Proteins are endowed with the “Lego property”, i.e., the capability of steric fitting with other proteins to form high molecular weight complexes with emergent functions. These interactions may occur both as horizontal molecular networks at the plasma membrane level and as vertical molecular networks, i.e., towards the extra- and/or intracellular side of the cell. The present paper broadens this view by proposing the existence of three dimensional molecular networks, mainly made by proteins and carbohydrates, which might interact with each other at boundaries of compartments such as plasma membranes to form a “global molecular network” (GMN) that pervades the intraas well as the extra-cellular environment of the entire central nervous system. The GMN is a potentially plastic structure regulated through several means. For example, its extracellular part is under the remodeling action of the matrix metalloproteinases.

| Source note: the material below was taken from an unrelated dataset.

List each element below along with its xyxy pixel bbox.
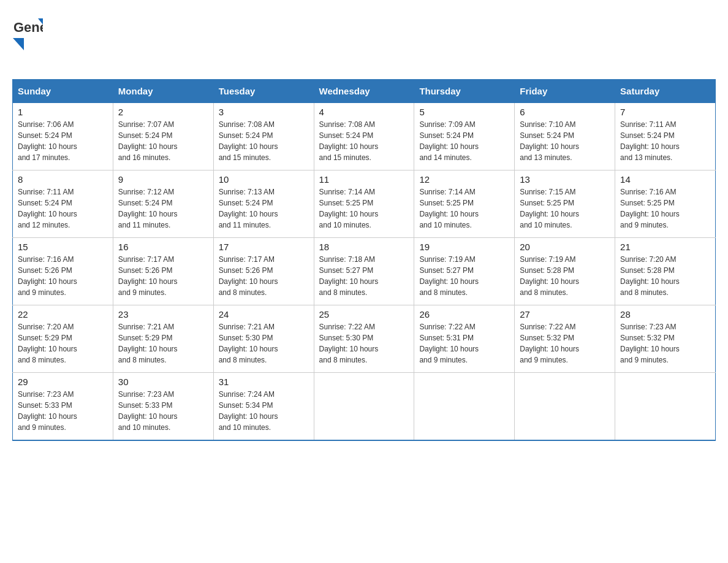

The proposal of a GMN has physiological and pathological implications.
In primis, classical synaptic transmission, gap junctions and volume transmission signals by modulating GMN could importantly contribute to the “binding phenomenon”, i.e., the phase synchronization of firing rates in far-located neuronal cortical groups.
Secondly, alterations in protein conformation could alter the GMN organization and hence the neuronal network morphology and function. This could lead to the formation of abnormal protein aggregates such as amyloid plaques and neurofibrillary tangles, which, in turn, might affect the GMN function and/or the reciprocal interactions between its parts especially at the boundaries between compartments.
Keywords: Lego property, protein conformations, protein mosaics, protein-protein interactions, allostery phenomenon, volume transmission, wiring transmission, exosomes, microvesicles, lipid rafts, binding phenomenon, neurodegenerative diseases, amyloid plaques, global molecular network, horizontal molecular network, vertical molecular network, molecular interactions, central nervous system, matrix metalloproteinases, extra-cellular space.